# Rob Trott...?



## D.R.Bain

Capnhook said:


> What happened to Rob Trott? It seems like he just faded away. I didn't see any "final episode" or anything. Anybody Know? Thanks Capnhook





fathom this said:


> I have been wondering the same thing. He is not on channel 35 anymore. He Just dissapeared.


I saw Rob and his wife, just this past Sunday, they looked well. I like them both very much. Nuff said.


----------



## Burksee

Michael Wagner said:


> There was a time when all we had was Rob Trott and Fred Trost and were very happy to have them where ever they went, I guess things change when you have many stations 24/7 of outdoor programs. I wish him well and thank him for the show. Mike


Well put and said, thank you Mike!


----------



## nforfish

Although it wasn't my favorite outdoor,I still watched , good to see when he had Michigan footage, I met Rob at roosters ranch doing some pheasant hunting, great guy, very friendly easy going, hope he enjoys his retirement, I'll take his job if it's open , ha ha!!


----------



## CHASINEYES

Michael Wagner said:


> There was a time when all we had was Rob Trott and Fred Trost and were very happy to have them where ever they went, I guess things change when you have many stations 24/7 of outdoor programs.
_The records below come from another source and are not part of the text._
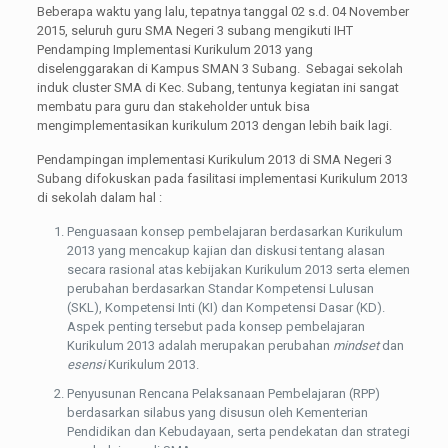
Beberapa waktu yang lalu, tepatnya tanggal 02 s.d. 04 November
2015, seluruh guru SMA Negeri 3 subang mengikuti IHT
Pendamping Implementasi Kurikulum 2013 yang
diselenggarakan di Kampus SMAN 3 Subang. Sebagai sekolah
induk cluster SMA di Kec. Subang, tentunya kegiatan ini sangat
membatu para guru dan stakeholder untuk bisa
mengimplementasikan kurikulum 2013 dengan lebih baik lagi.
Pendampingan implementasi Kurikulum 2013 di SMA Negeri 3
Subang difokuskan pada fasilitasi implementasi Kurikulum 2013
di sekolah dalam hal :
Penguasaan konsep pembelajaran berdasarkan Kurikulum
2013 yang mencakup kajian dan diskusi tentang alasan
secara rasional atas kebijakan Kurikulum 2013 serta elemen
perubahan berdasarkan Standar Kompetensi Lulusan
(SKL), Kompetensi Inti (KI) dan Kompetensi Dasar (KD).
Aspek penting tersebut pada konsep pembelajaran
Kurikulum 2013 adalah merupakan perubahan
mindset
dan
esensi
Kurikulum 2013.
Penyusunan Rencana Pelaksanaan Pembelajaran (RPP)
berdasarkan silabus yang disusun oleh Kementerian
Pendidikan dan Kebudayaan, serta pendekatan dan strategi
I wish him well and thank him for the show. Mike


Very well said. Like the poster before you, I thought his tribute to pops or his grandfather for the pheasant opener was great. I believe he used grandfather gun.


----------



## 98885

Rob and Sue promoted outdoors in Michigan primarily. Sure many outdoorsman go out of state. After all "Great lakes " doesn't primarily mean Michigan. Most viewers that watch outdoor shows enjoy the show regardless of where it's recorded. Rob used Michigan based products whenever he could. He was and is a legend to our hunting and fishing lifestyle by promoting and televising all things sportsman oriented. I miss his show and hope him and his wife a long healthy life.


----------



## GaryFisherman

My favorite is Jerry Chiapetta....


----------



## 98885

Jerry was awesome. He was in my era more than Mort Neff. All these guys brought in the outdoors weekly. They all had different ways of doing it but they all were there TO do that for us. That's what I sat there for 30 minutes for each week for.


----------



## Jimbos

I'm surprised that for all of the years that I've around this site, that I've never seen the outdoor show "Discovering", which appears to be 90% U.P. related mentioned before. I was the shows on YouTube.


----------



## 98885

Looks like a great show. Is it only aired in the UP ? Buck Lavassuer had an outdoor show in the UP for years. Watched it every year while I was up on my deer hunts. Think hes retired now so maybe this guy replaced him and renamed the show.


----------



## Jimbos

I don't know much about him, but it looks like it could this guy taking over the show.
I've watched most of his past shows on YouTube and their usually decent.


----------



## 98885

Just googled it and doesn't say if he replaced Buck but said it's a UP based show that covers Wisconsin and the UP of Michigan. I'll have to check out some of the shows. I do know that Jenny Olson of Michigan out of doors teamed up with a fella from an outdoor show based out of the UP on a recent MOOD TV show on the ice and it was a great episode. Probably the same guy.


----------



## Jimbos

johnIV said:


> Just googled it and doesn't say if he replaced Buck but said it's a UP based show that covers Wisconsin and the UP of Michigan. I'll have to check out some of the shows. I do know that Jenny Olson of Michigan out of doors teamed up with a fella from an outdoor show based out of the UP on a recent MOOD TV show on the ice and it was a great episode. Probably the same guy.


Yup, that was him.


----------



## 98885

Figured so. Ya he's a good host with the same love and ambition to bring the outdoors to us like his predecessors did. Too bad us trolls can't view it weekly on televised channels


----------



## JBhunter45

johnIV said:


> Figured so. Ya he's a good host with the same love and ambition to bring the outdoors to us like his predecessors did. Too bad us trolls can't view it weekly on televised channels


The shows youtube channel
https://www.youtube.com/user/realoutdoorstvshow


----------



## UP Hunter

johnIV said:


> Looks like a great show. Is it only aired in the UP ? Buck Lavassuer had an outdoor show in the UP for years. Watched it every year while I was up on my deer hunts. Think hes retired now so maybe this guy replaced him and renamed the show.


Discovering was the name of Buck's show too.


----------